Tuesday, December 31, 2013


            RUMFORDESQUE FIREPLACE

 

  This is a photo of the kitchen fireplace, woodbox, and bake oven in the Standish House, of which the original section (see previous posts) was built in 1690. The fireplace itself cannot be older than 1720. This is why and also why it was likely ahead of its time.

  When the house was originally built in 1690, it was a two-room cabin; located in what was then a nearly complete wilderness, it may have had a fireplace, but it certainly wasn't this one. Fireplaces at that time were likely crude things built of stone mortared with whatever was at hand. Brick was available only where there was clay and lime mortar where there was limestone, neither which exist in quantity around Preston, Connecticut. This is granite, basalt, gneiss and schist country. It is possible that mortar was available from the seacoast twelve miles away, where huge oyster beds sporting oysters the size of Volkswagens lined the bays and inlets. Their shells were often burned and slaked for lime.

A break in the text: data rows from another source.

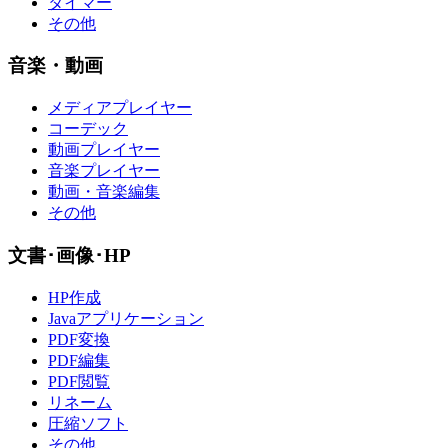
タイマー
その他
音楽・動画
メディアプレイヤー
コーデック
動画プレイヤー
音楽プレイヤー
動画・音楽編集
その他
文書･画像･HP
HP作成
Javaアプリケーション
PDF変換
PDF編集
PDF閲覧
リネーム
圧縮ソフト
その他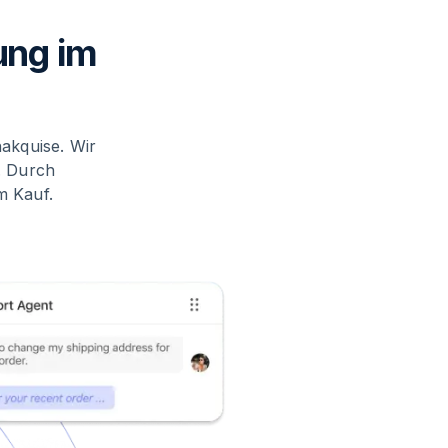
ung im
akquise. Wir
. Durch
m Kauf.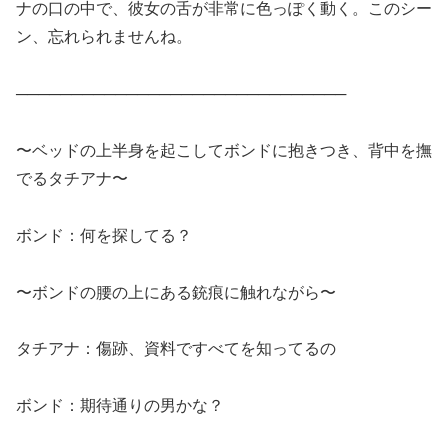
ナの口の中で、彼女の舌が非常に色っぽく動く。このシー
ン、忘れられませんね。
──────────────────────────────
〜ベッドの上半身を起こしてボンドに抱きつき、背中を撫
でるタチアナ〜
ボンド：何を探してる？
〜ボンドの腰の上にある銃痕に触れながら〜
タチアナ：傷跡、資料ですべてを知ってるの
ボンド：期待通りの男かな？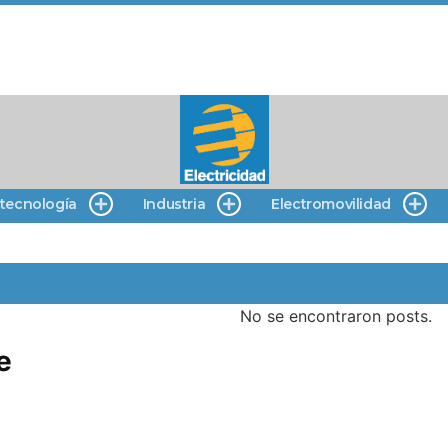
 tecnología
Industria
Electromovilidad
No se encontraron posts.
e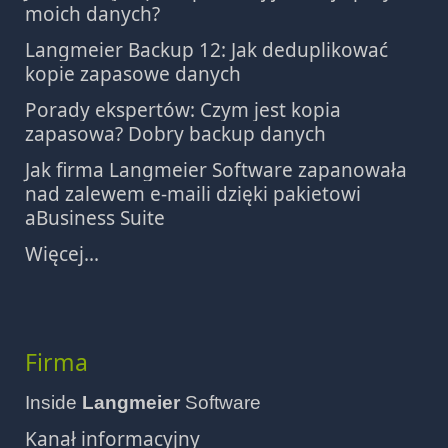
moich danych?
Langmeier Backup 12: Jak deduplikować
kopie zapasowe danych
Porady ekspertów: Czym jest kopia
zapasowa? Dobry backup danych
Jak firma Langmeier Software zapanowała
nad zalewem e-maili dzięki pakietowi
aBusiness Suite
Więcej...
Firma
Inside
Langmeier
Software
Kanał informacyjny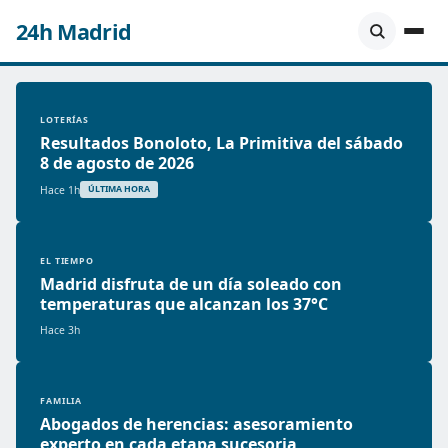
24h Madrid
LOTERÍAS
Resultados Bonoloto, La Primitiva del sábado
8 de agosto de 2026
Hace 1h
ÚLTIMA HORA
EL TIEMPO
Madrid disfruta de un día soleado con
temperaturas que alcanzan los 37°C
Hace 3h
FAMILIA
Abogados de herencias: asesoramiento
experto en cada etapa sucesoria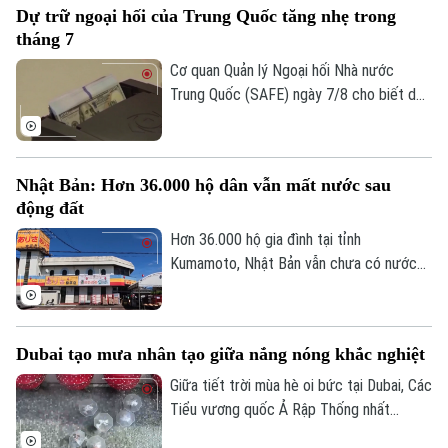
Dự trữ ngoại hối của Trung Quốc tăng nhẹ trong
lược này cho hoạt động thương mại.
tháng 7
Cơ quan Quản lý Ngoại hối Nhà nước
Trung Quốc (SAFE) ngày 7/8 cho biết dự
trữ ngoại hối của nước này tăng nhẹ trong
tháng 7, nhờ đồng USD suy yếu và diễn
biến trái chiều của giá các loại tài sản
Liên hệ đường dây nóng (bấm để gọi)
Nhật Bản: Hơn 36.000 hộ dân vẫn mất nước sau
trên thị trường toàn cầu.
Tòa soạn
Tòa soạn
động đất
0865.116.699 (hotline)
0865.116.699
Hơn 36.000 hộ gia đình tại tỉnh
Kumamoto, Nhật Bản vẫn chưa có nước
sinh hoạt trong 10 ngày sau trận động
đất mạnh làm rung chuyển khu vực. Giới
chức địa phương cho biết việc khôi phục
Dubai tạo mưa nhân tạo giữa nắng nóng khắc nghiệt
hoàn toàn nguồn cung cấp nước dự kiến
phải đến cuối tháng 8 mới hoàn tất.
Giữa tiết trời mùa hè oi bức tại Dubai, Các
Tiểu vương quốc Ả Rập Thống nhất
(UAE), du khách đã có cơ hội tận hưởng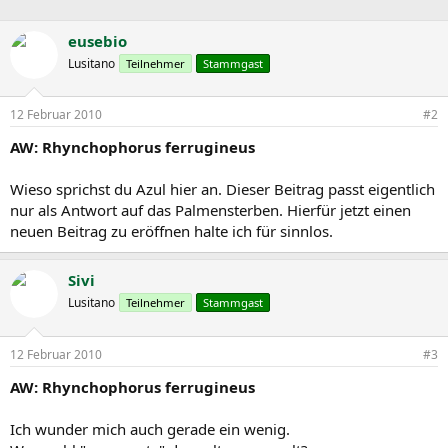
eusebio
Lusitano
Teilnehmer
Stammgast
12 Februar 2010
#2
AW: Rhynchophorus ferrugineus
Wieso sprichst du Azul hier an. Dieser Beitrag passt eigentlich
nur als Antwort auf das Palmensterben. Hierfür jetzt einen
neuen Beitrag zu eröffnen halte ich für sinnlos.
Sivi
Lusitano
Teilnehmer
Stammgast
12 Februar 2010
#3
AW: Rhynchophorus ferrugineus
Ich wunder mich auch gerade ein wenig.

  But the house was abandoned and reinvested, then raised and a cellar dug under it, when a proper fireplace was built. Which is the problem.

  Benjamin Thompson, also known as Count Rumford, designed the Rumford Fireplace in the late 18th century. Before his design, most fireplaces were deep rectangular things that used enormous amounts of wood, hardly heated a room, and often spit smoke back into the house. His design incorporated a taller, shallower firebox with angled sides and a nearly nonexistent rear wall. This allowed for smaller fires that radiated a lot more heat into the room.

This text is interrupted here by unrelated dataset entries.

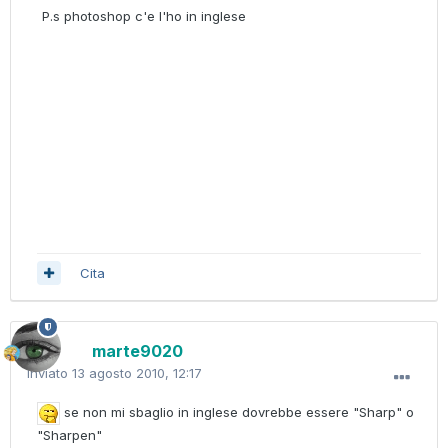
P.s photoshop c'e l'ho in inglese
Cita
marte9020
Inviato
13 agosto 2010, 12:17
se non mi sbaglio in inglese dovrebbe essere "Sharp" o
"Sharpen"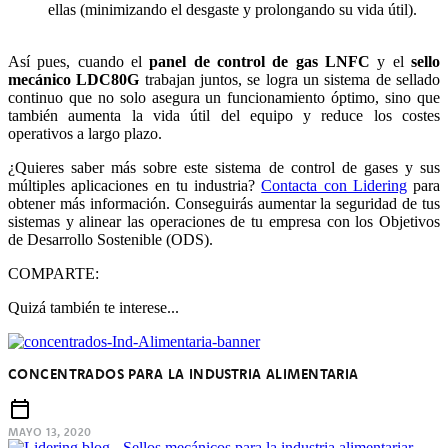
ellas (minimizando el desgaste y prolongando su vida útil).
Así pues, cuando el
panel de control de gas LNFC
y el
sello
mecánico LDC80G
trabajan juntos, se logra un sistema de sellado
continuo que no solo asegura un funcionamiento óptimo, sino que
también aumenta la vida útil del equipo y reduce los costes
operativos a largo plazo.
¿Quieres saber más sobre este sistema de control de gases y sus
múltiples aplicaciones en tu industria?
Contacta con Lidering
para
obtener más información. Conseguirás aumentar la seguridad de tus
sistemas y alinear las operaciones de tu empresa con los Objetivos
de Desarrollo Sostenible (ODS).
COMPARTE:
Quizá también te interese...
CONCENTRADOS PARA LA INDUSTRIA ALIMENTARIA
MAYO 13, 2020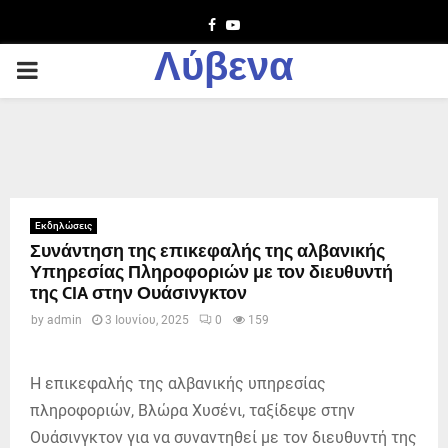
Facebook
Youtube
Λύβενα
PRIMARY
MENU
Εκδηλώσεις
Συνάντηση της επικεφαλής της αλβανικής
Υπηρεσίας Πληροφοριών με τον διευθυντή
της CIA στην Ουάσινγκτον
by
admin
3 Ιουνίου, 2025
0
159
Η επικεφαλής της αλβανικής υπηρεσίας
πληροφοριών, Βλώρα Χυσένι, ταξίδεψε στην
Ουάσινγκτον για να συναντηθεί με τον διευθυντή της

  The firebox at the Standish House has a wider rear wall than an official Rumford fireplace, so it is not authentic (and so dubbed ('Rumfordesque’). And though I have no idea just how old it actually is (the stone hearth and structure in the cellar is said to be 1720 or thereabouts), if it is older than the 1790s, it predates Rumford’s design and utilizes nearly the same angles and height. I believe it is authentic to the 1720s, as the rest of the house was built around it and the lines haven't really changed.

   All I know is that a small fire really heats the room to a toasty degree. The dogs like it, anyway.

  
                            And that’s what really matters, isn’t it?

2 comments:

  1. The dogs do seem to be soaking it up.

    Splain to me this. You say it's a fireplace, woodbox and bake oven. I take it the small hole w/ kindling is the bake oven. In its time, did it have an iron door? Was it heated by the fireplace or did it have its own little firebox? A flue, too?

    ReplyDelete
    Replies
    1. You are correct, as I said, it is a fireplace, woodbox (below) and bake oven (above). I store kindling in the bake oven because I don't use it and because if I leave it on the floor or in a bucket, my gigantic puppy with chew the sticks into splinters all over the rug in front of the fireplace. The bake oven is known a beehive oven because of its interior shape, and yes, it once had an iron door, since removed. The frame of the door is still there. There is a metal vent as well, located at the front of the oven behind the door frame. It worked by taking coals from the fireplace, putting them in the beehive oven floor, and either cooking directly on the coals or removing the coals and using the heat of the brick that lines the floor. The sides of the brick that fronts woodbox have been worn curved because of the wood that was stuck in and pulled out through the centuries.